Especialmente M, de cinco años, que ya entiende muchas cosas y está sufriendo a la manera en que lo hacen los críos. No os daré detalles, pero seguro que los que tenéis hijos habéis visto comportamientos en ellos que no son habituales y que son señales de alarma. Así que, en la medida de lo posible, tratando de equilibrar lo más que se puede la salud mental de todos los que estamos confinados en esta casa, estamos abriendo la mano. Por ejemplo, a saltar. En todas partes. Pero a los pocos días empezar esto, H se estampó desde nuestra cama en el suelo ("¡Se me sale el cerebro!", decía el nada melodramático hijo pequeño) y la verdad es que no sabíamos cómo arreglar el dilema de que los críos saltaran sin perder masa encefálica. Y entonces, apareció el colchón.

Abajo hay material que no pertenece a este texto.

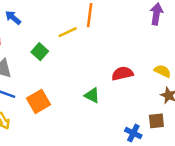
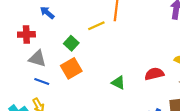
red semicircle: (122, 73) -> (154, 74), moved
orange square: (39, 101) -> (71, 68), moved

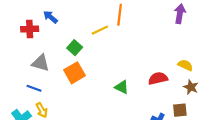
red cross: (26, 34) -> (30, 29), moved
blue line: (42, 81) -> (34, 88), moved

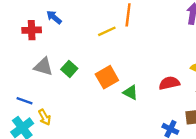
green square: (75, 48) -> (69, 69), moved
orange square: (75, 73) -> (107, 77), moved
blue line: (34, 88) -> (25, 101), moved

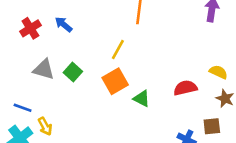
blue arrow: (54, 17) -> (64, 24), moved
red cross: (32, 30) -> (30, 28), turned -30
yellow line: (107, 31) -> (118, 49), moved, turned -36

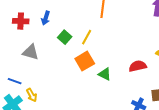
blue arrow: (64, 24) -> (46, 18), turned -112
red cross: (30, 28) -> (21, 21), turned 35
green square: (73, 72) -> (65, 37), moved

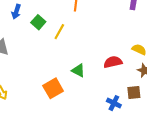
green square: (65, 37) -> (38, 22), moved
orange square: (85, 61) -> (53, 88), moved

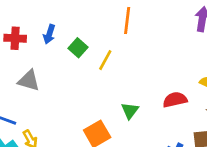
green triangle: (78, 70) -> (130, 111), turned 40

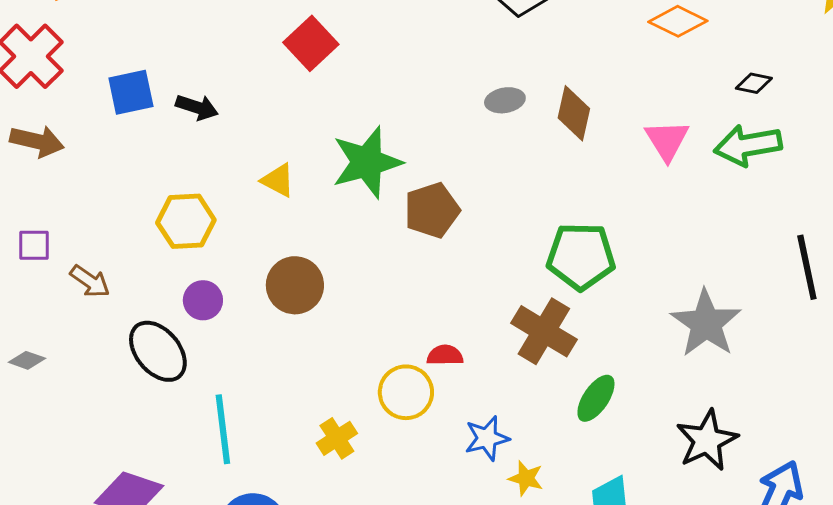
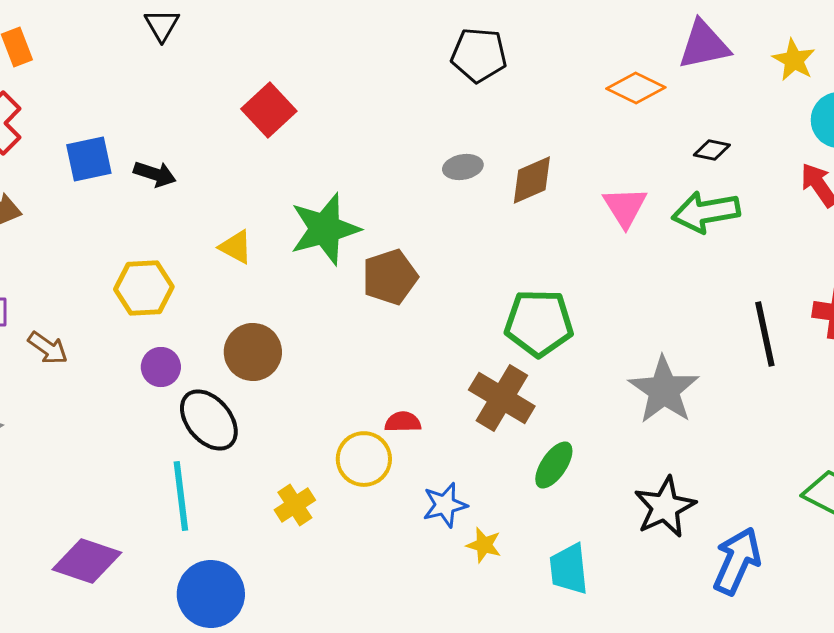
brown diamond: (574, 113) -> (532, 180), turned 54
black ellipse: (158, 351) -> (209, 420), moved

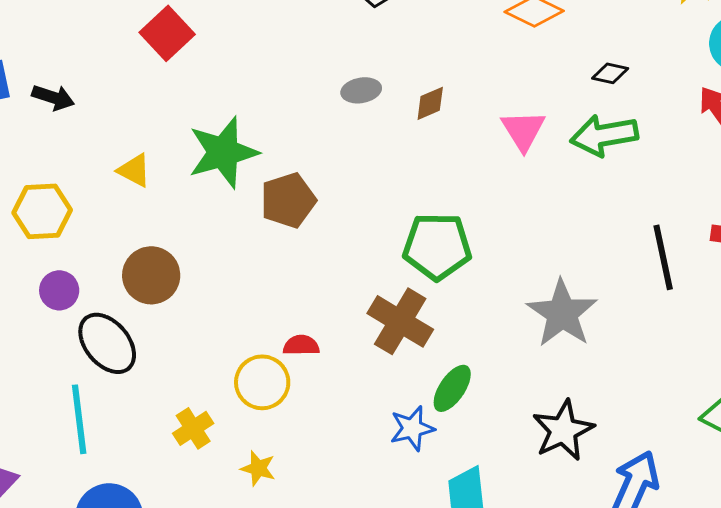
brown diamond: (532, 180) -> (430, 103), size x0.7
blue star: (445, 505) -> (412, 428), moved
yellow star: (484, 545) -> (258, 468), moved

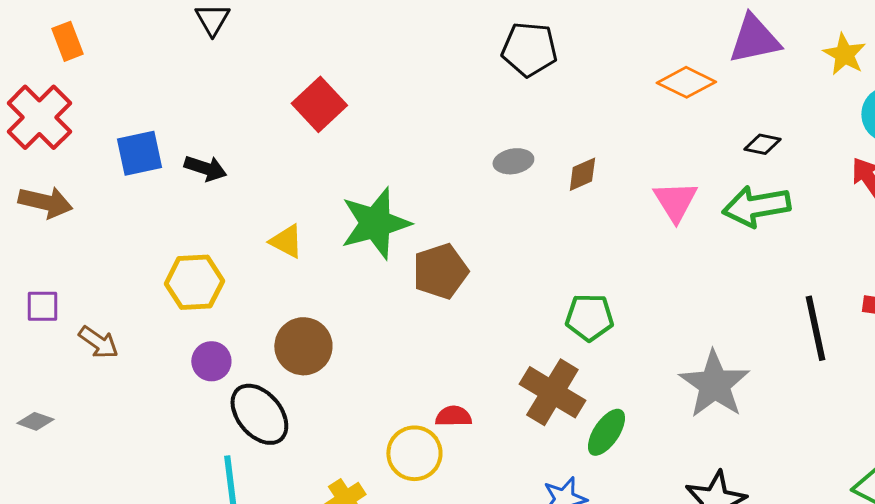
green pentagon: (437, 246) -> (589, 317), size x0.7
green ellipse: (452, 388) -> (606, 432), moved

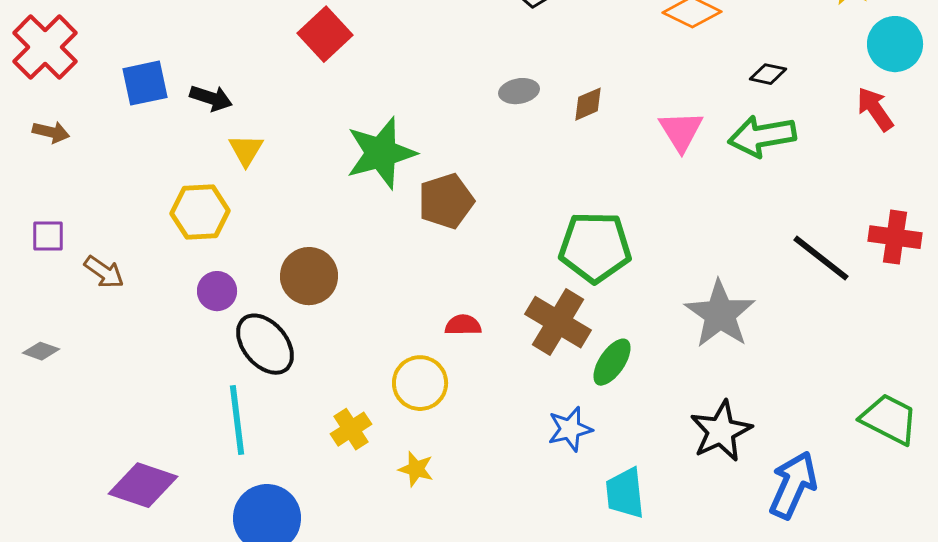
brown arrow: (45, 202) -> (51, 132), size x0.7
yellow triangle: (286, 241) -> (246, 150), moved, turned 33
green pentagon: (589, 317) -> (595, 247), size x1.5
black line: (815, 328) -> (821, 258), turned -40
red semicircle: (453, 416) -> (463, 325), moved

Fue la primera cama de su primo R y la de M, con un breve paso por su prima Mic. Era de la peli 'Cars', que lo cierto es que a mi sobrino y ahijado le flipaba pero a M ni le va ni le viene, pero así es lo de heredar cosas: a no ser que seas descendiente de la Duquesa de Alba, casi toda herencia es decepcionante. M se fue a dormir solo sin ningún trauma, cuando H era ya un proyecto en la barriga de su madre. Cambiarla, como todo paso que nos hace ver que nuestros hijos crecen, nos conllevó una lagrimita. Nuestra vaguería y una vida con demasiadas cosas que dejar para luego hizo que no saliera de casa cuando debía. Quién podía imaginar en lo que se ha convertido, de repente, ese colchón.

Es, literalmente, el centro de diversión. Cuando ya hemos hecho manualidades, cocinado, pegado cromos, jugado al parchís, visto la tele en inglés y en español, cuando hemos hecho yoga y fitboxing, todo ello para entretenerlos, sacamos el colchón. Es su momento de juego libre y de desbarre general. M lo llama "el parque de atracciones" y sube un extremo a la cama de abajo para hacer con él un tobogán. Saltan. Se dan porrazos. Hacen una especie de pressing catch que prefiero no mirar. Es bastante posible que su momento más feliz como niños en este confinamiento que están sufriendo como nadie sea encima de ese cochambroso colchón.

Ahora aquí tendría que venir un bonito cierre hablando de cómo debemos apreciar las pequeñas cosas y de lo guays que son mis hijos, que están llevando esto mejor que yo. Pero no. Lo cierto es que estamos hasta los cojones de esto y que nos tenemos que aguantar porque nos quedan muchas semanas de encierro. Yo solo aspiro a poder sacarlos media hora de casa a campo abierto sin que toquen nada, a que vean el sol y a que les dé el aire, para que dejen de sufrir. Y, ya de paso, tirar a tomar por saco el pequeño colchón, porque no nos haga falta.